------ Data provided ------

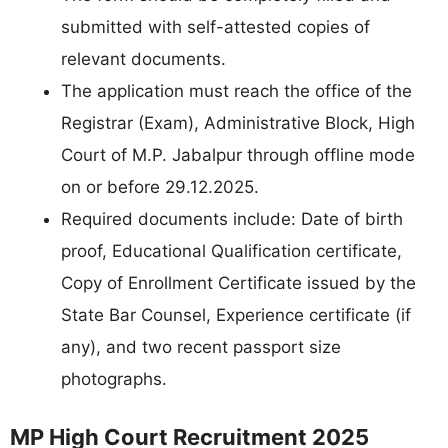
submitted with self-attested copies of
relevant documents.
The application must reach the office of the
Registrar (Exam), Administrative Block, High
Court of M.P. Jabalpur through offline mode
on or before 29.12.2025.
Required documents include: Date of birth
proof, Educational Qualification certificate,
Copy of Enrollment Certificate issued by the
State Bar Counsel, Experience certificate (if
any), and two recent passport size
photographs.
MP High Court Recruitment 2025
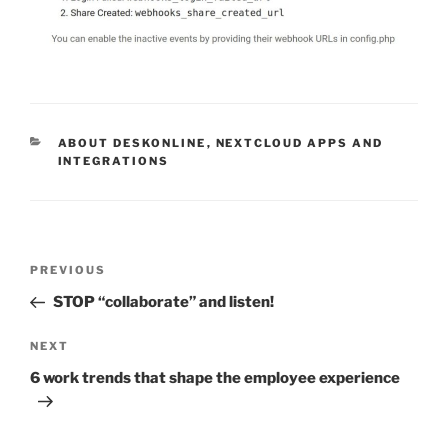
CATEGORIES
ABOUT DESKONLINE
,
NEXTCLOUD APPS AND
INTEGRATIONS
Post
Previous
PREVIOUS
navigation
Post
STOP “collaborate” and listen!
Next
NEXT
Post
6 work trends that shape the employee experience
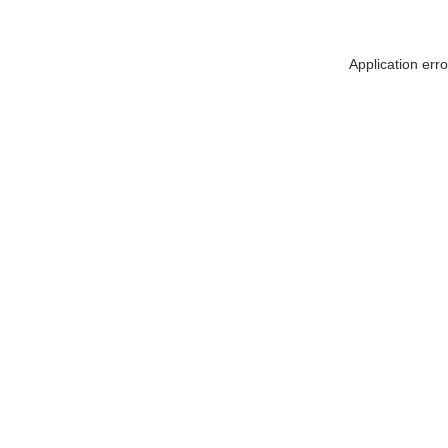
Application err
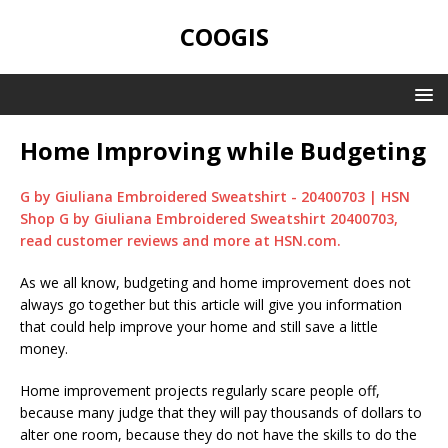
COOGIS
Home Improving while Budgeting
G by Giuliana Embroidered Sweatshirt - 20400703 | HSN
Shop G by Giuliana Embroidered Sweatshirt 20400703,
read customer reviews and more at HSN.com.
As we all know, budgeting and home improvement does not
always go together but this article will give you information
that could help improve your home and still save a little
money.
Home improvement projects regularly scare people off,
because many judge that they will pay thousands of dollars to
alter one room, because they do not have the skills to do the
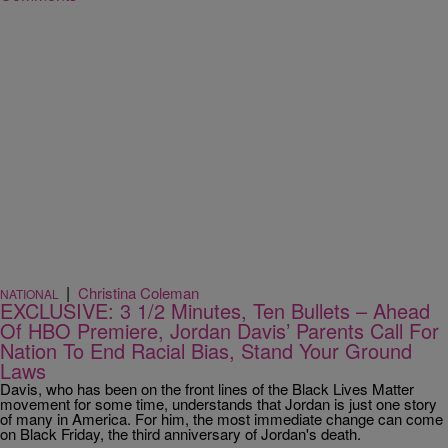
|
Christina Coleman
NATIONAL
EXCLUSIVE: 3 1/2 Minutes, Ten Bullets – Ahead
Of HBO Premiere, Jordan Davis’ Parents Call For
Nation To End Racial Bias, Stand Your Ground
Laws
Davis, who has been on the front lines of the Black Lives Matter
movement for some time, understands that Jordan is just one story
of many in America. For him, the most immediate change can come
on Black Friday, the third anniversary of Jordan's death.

------

• [What is needed] Without changing a word, restate the listing above; the pictures stay out.

• [Exercise solution]
submitted with self-attested copies of
relevant documents.
The application must reach the office of the
Registrar (Exam), Administrative Block, High
Court of M.P. Jabalpur through offline mode
on or before 29.12.2025.
Required documents include: Date of birth
proof, Educational Qualification certificate,
Copy of Enrollment Certificate issued by the
State Bar Counsel, Experience certificate (if
any), and two recent passport size
photographs.
MP High Court Recruitment 2025
CATEGORIES
ABOUT DESKONLINE
,
NEXTCLOUD APPS AND
INTEGRATIONS
Post
Previous
PREVIOUS
navigation
Post
STOP “collaborate” and listen!
Next
NEXT
Post
6 work trends that shape the employee experience
Application err
COOGIS
Home Improving while Budgeting
G by Giuliana Embroidered Sweatshirt - 20400703 | HSN
Shop G by Giuliana Embroidered Sweatshirt 20400703,
read customer reviews and more at HSN.com.
As we all know, budgeting and home improvement does not
always go together but this article will give you information
that could help improve your home and still save a little
money.
Home improvement projects regularly scare people off,
because many judge that they will pay thousands of dollars to
alter one room, because they do not have the skills to do the
|
Christina Coleman
NATIONAL
EXCLUSIVE: 3 1/2 Minutes, Ten Bullets – Ahead
Of HBO Premiere, Jordan Davis’ Parents Call For
Nation To End Racial Bias, Stand Your Ground
Laws
Davis, who has been on the front lines of the Black Lives Matter
movement for some time, understands that Jordan is just one story
of many in America. For him, the most immediate change can come
on Black Friday, the third anniversary of Jordan's death.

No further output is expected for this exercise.